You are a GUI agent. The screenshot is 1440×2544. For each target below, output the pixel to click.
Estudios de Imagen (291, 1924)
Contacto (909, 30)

==

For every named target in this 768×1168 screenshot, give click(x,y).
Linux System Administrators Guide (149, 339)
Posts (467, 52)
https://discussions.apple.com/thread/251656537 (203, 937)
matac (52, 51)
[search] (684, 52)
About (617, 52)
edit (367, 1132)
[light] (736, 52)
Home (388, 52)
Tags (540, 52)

...

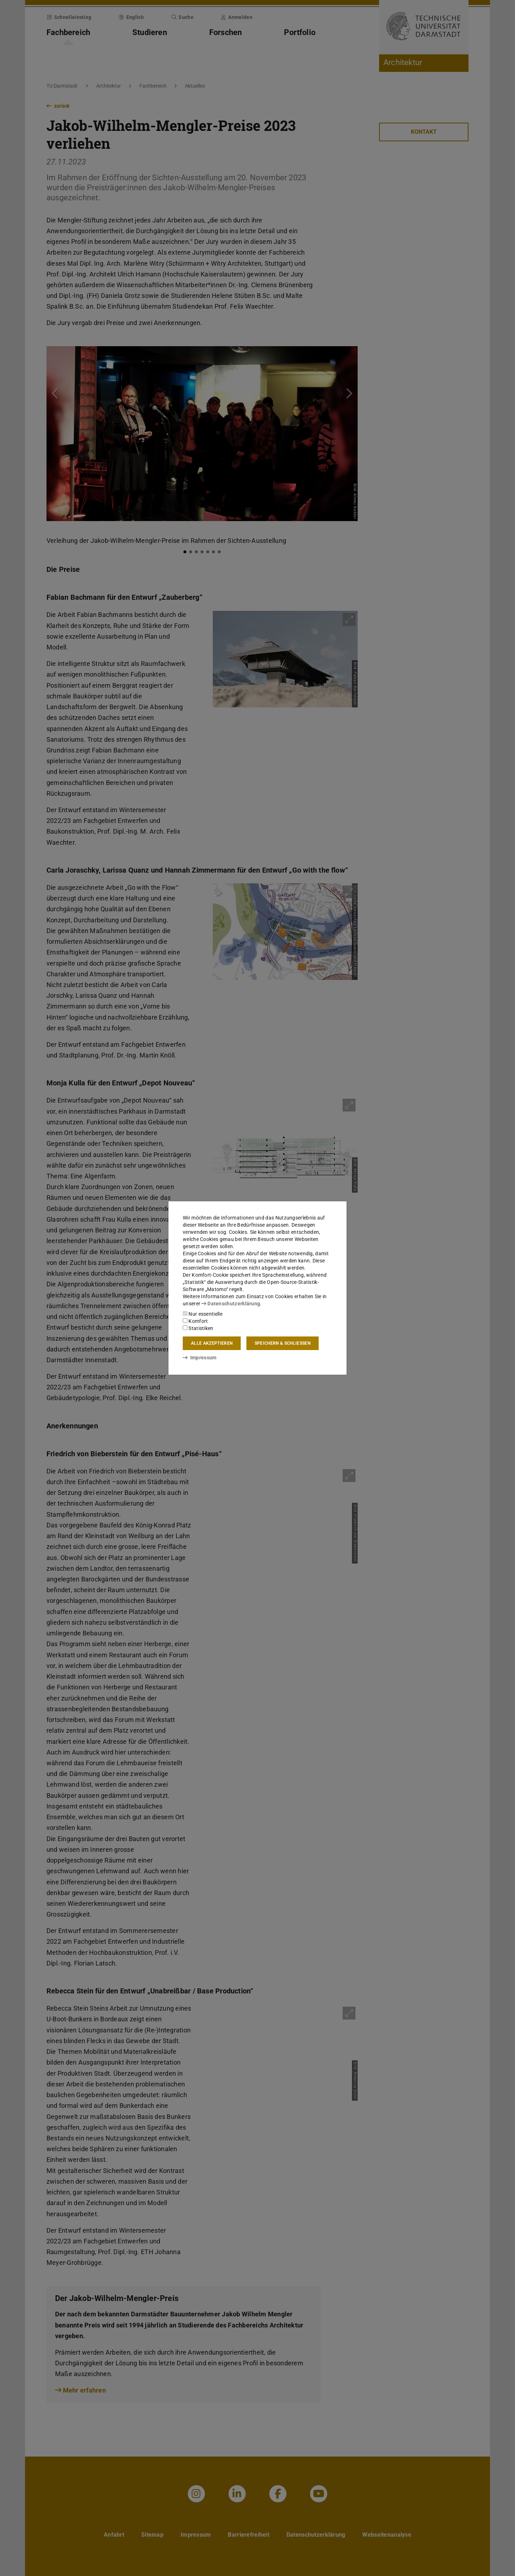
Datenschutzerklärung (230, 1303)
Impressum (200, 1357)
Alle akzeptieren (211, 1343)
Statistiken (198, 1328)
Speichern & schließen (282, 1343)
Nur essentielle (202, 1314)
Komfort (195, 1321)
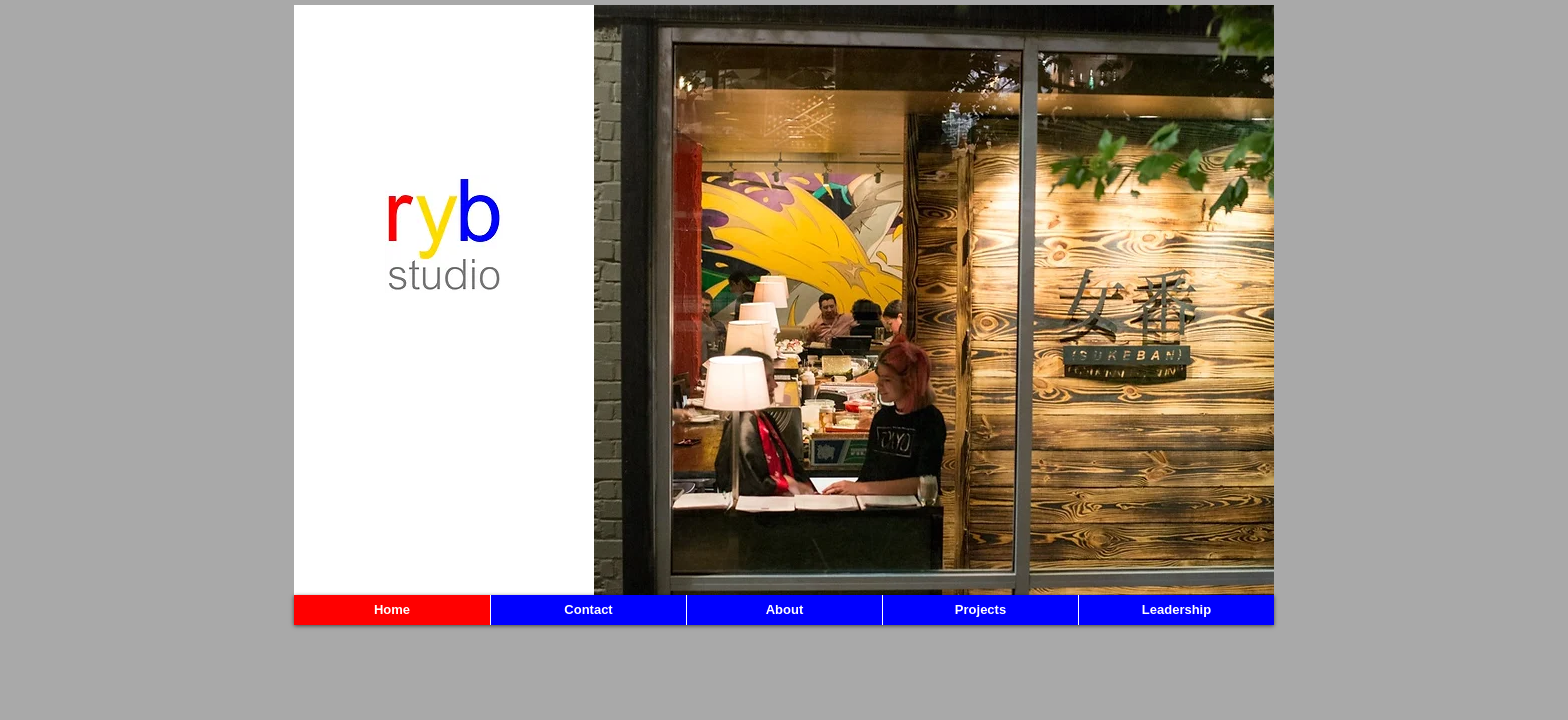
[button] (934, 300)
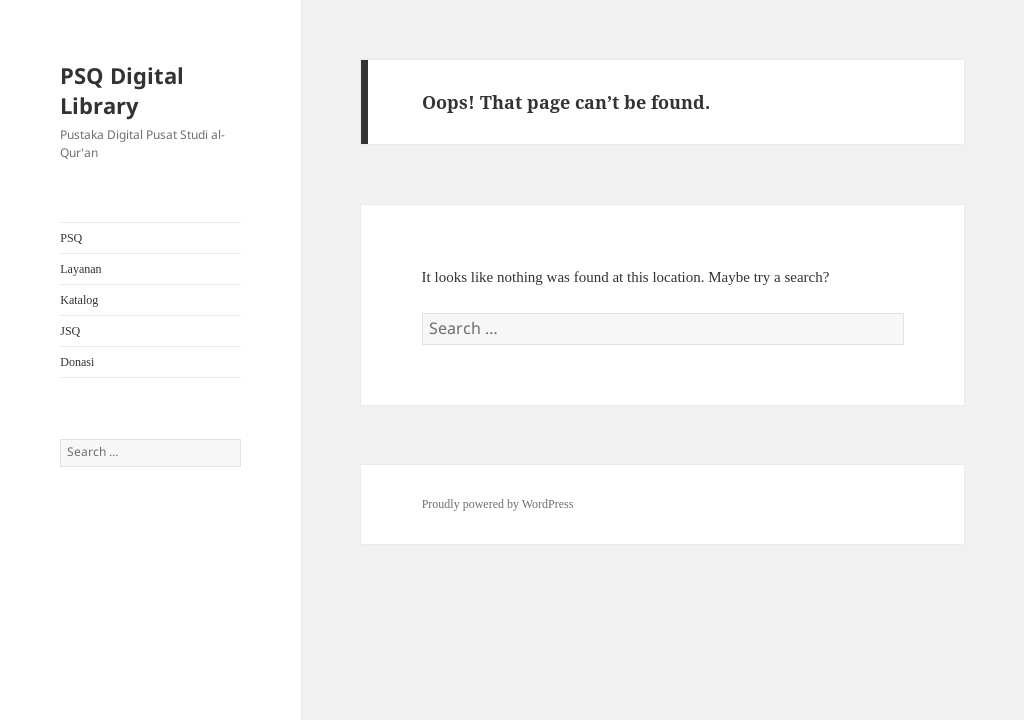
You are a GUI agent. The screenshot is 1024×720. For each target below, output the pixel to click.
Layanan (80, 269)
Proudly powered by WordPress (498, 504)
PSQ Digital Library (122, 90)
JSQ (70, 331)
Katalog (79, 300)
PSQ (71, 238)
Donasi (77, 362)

## Exercise details
Among the lines above, which contain the word "target"? Copy every one.

## Expected answer
You are a GUI agent. The screenshot is 1440×2544. For each target below, output the pixel to click.
For every named target in this 768×1168 screenshot, give click(x,y).
You are a GUI agent. The screenshot is 1024×720. For each target below, output the pixel to click.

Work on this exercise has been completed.